These works dramatise the familiar in order to create a more seductive dimension, which might cause the viewer to drift elsewhere, to a strange place where worlds collapse and intersect. Nature is depicted as transient and ephemeral within ambiguous environments that reverse or rearrange ordered thinking. Humanity is seen as suspended between aid and attack, or support and threat, while also intrinsically linked to the natural world. Paradoxical relationships between nature and culture emerge.

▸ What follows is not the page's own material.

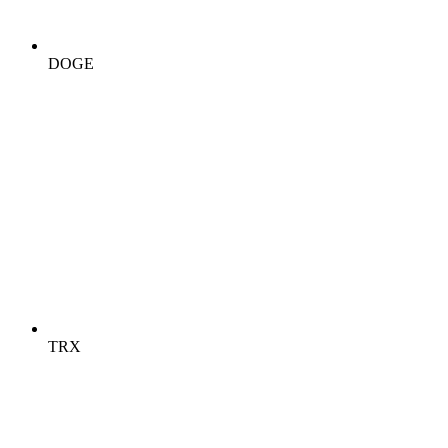
DOGE
TRX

Inspired by the myths anthropologist Claude Levi-Strauss examined in his book The Raw and the Cooked (1964), I have used animals as metaphors for human behaviour. In these Brazilian myths, the deer represents water and is diametrically opposed to the fire, hence its role smouldering fire or pumping water. However, the paintings add a contemporary dimension to these ancient myths by examining an extreme form of cooking: the combustion of fossil fuels.
Each of these works contains mediations between raw nature (oil) and cooked nature (its burning). While each painting’s subject is that of transformation (from nature to culture), the paintings are equally objects of transformation. The content of one painting may be perceived as the inverse of another. In Ground Control (2004), ancient clubmosses (Lycopodiums), fern-like plants that were the basis of what constitutes much of our fossil fuel reserve today, are transformed into a consumable, Shell Oil. In Coalface (2004), coal is burnt and consumed. This system allows me to create an open narrative between works, which is ideological without being overly didactic.